Although directing IMat is quite time intensive, it has opened up many new domains of learning for me in various materials classes that have significantly enhanced my own research and level of effectiveness as a communicator, teacher, and faculty colleague.

How do you plan to develop your own research and IMAT in the future?

At this stage of my career, the production of books or monographs in several key areas is high on my priority list, including nonequilibrium evolution of microstructures, microstructure-sensitive fatigue modeling, coarse-graining methods in atomistic modeling of defects, and application of uncertainty methods in materials discovery and development. As the years go by, I tend to place more emphasis on the success and contributions of my former and current students. I am interested in continued efforts towards gaining fundamental new understanding in the role of interfaces in dislocation-mediated plasticity, as well as phase transitions and growth of dislocation substructures.

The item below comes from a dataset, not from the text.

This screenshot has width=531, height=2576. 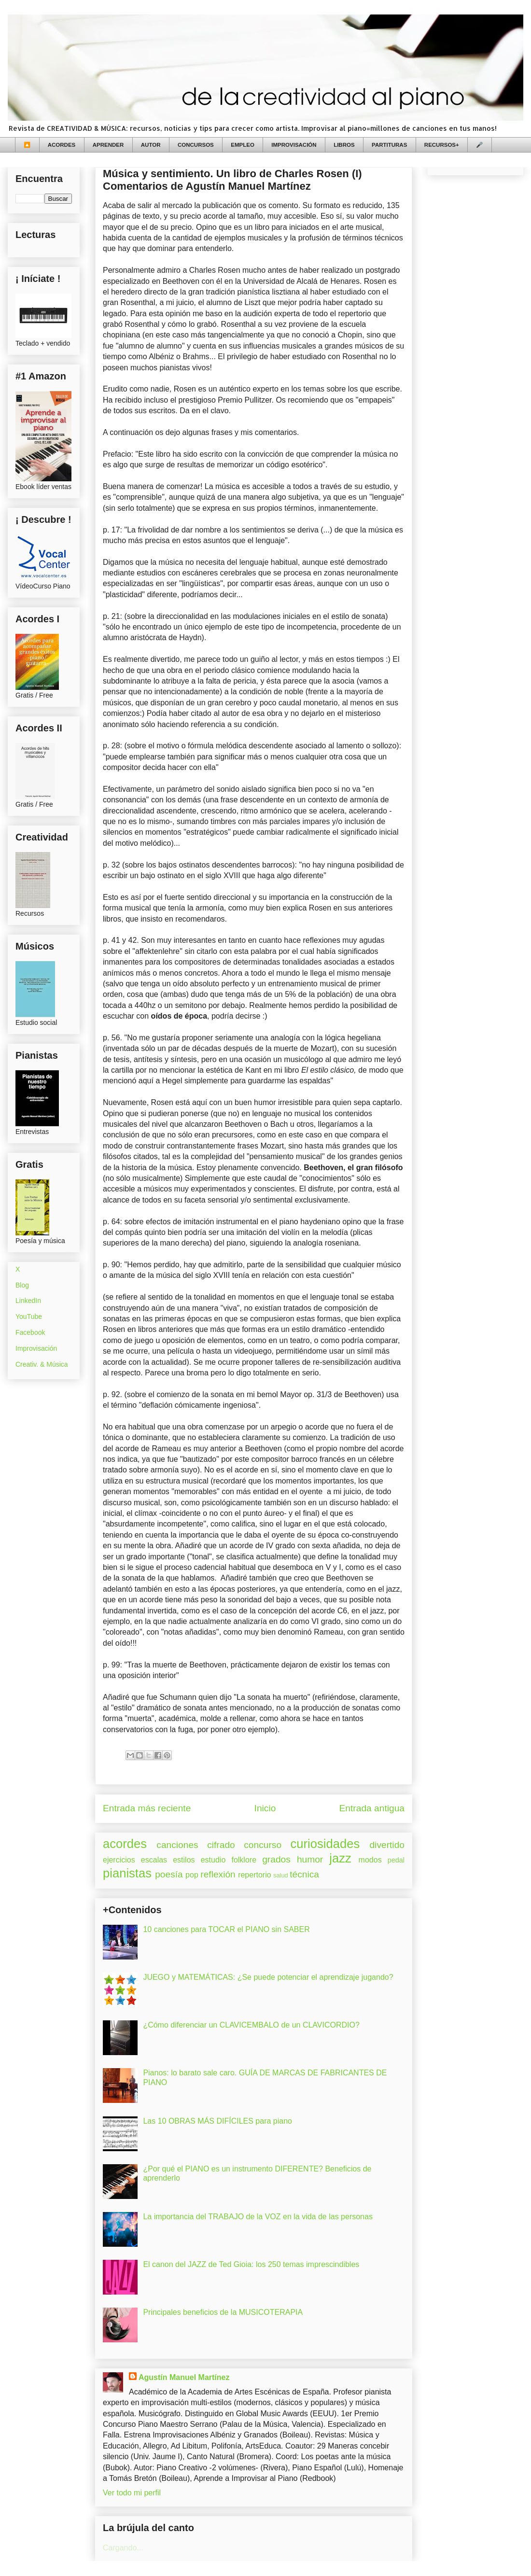 I want to click on Agustín Manuel Martínez, so click(x=184, y=2377).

With regard to IMat, I would very much like to see some of our concepts related to the materials innovation ecosystem ‘catch hold’ and expand more broadly into materials curriculum and regional/national network interactions aimed at accelerating materials discovery and development. The updated 2017 strategic plan for IMat calls for emphasis on coupling data science with in situ experimental methods for synthesis and characterization, development of new approaches for lab-to-cloud digital materials infrastructure, and future workforce development in materials innovation. In spite of its large footprint in materials, Georgia Tech by itself is far too limited to realize all these aims alone; by definition, the development of a data science-enabled future of materials research and development lies in the hands of many stakeholders with common interests and objectives.

Key publications

  1. D.L. McDowell. Viscoplasticity of heterogeneous metallic materials. Materials Science and Engineering R: Reports 62 (2008) 67-123
  2. D.L. McDowell. A perspective on trends in multiscale plasticity. International Journal of Plasticity, Special Issue in honor of David L. McDowell 26 (2010) 1280-1309
  3. D.L. McDowell, F.P.E. Dunne. Microstructure-sensitive computational modeling of fatigue crack formation. International Journal of Fatigue, Special Issue on Emerging Frontiers in Fatigue, 32 (2010) 1521-1542
  4. G.M. Castelluccio, W.D. Musinski, D.L. McDowell. Recent developments in assessing microstructure-sensitive early stage fatigue of polycrystals. Current Opinion in Solid State and Materials Science 18 (2014) 180-187
  5. D.L. McDowell, J.H. Panchal, H.-J. Choi, C.C. Seepersad, J.K. Allen, F. Mistree. Integrated design of multiscale, multifunctional materials and products. Elsevier, (2009).
  6. J.H. Panchal, S.R. Kalidindi, D.L. McDowell. Key computational modeling issues in ICME. Computer-Aided Design 45 (2013) 4–25
  7. S. Xu, R. Che, L. Xiong, Y. Chen, D.L. McDowell. A quasistatic implementation of the concurrent atomistic-continuum method for FCC crystals. International Journal of Plasticity 72 (2015) 91-126
  8. D.L. McDowell, S.R. Kalidindi. The Materials Innovation Ecosystem:  a key enabler for the Materials Genome Initiative. MRS Bulletin 41 (2016) 326-335
  9. D.L. McDowell, New and improved materials in the next production revolution, Chapter 6, in: The Next Production Revolution: Implications for Governments and Business, Organization for Economic Cooperation and Development (OEDC) Publishing, Paris, (2017), pp. 215-239.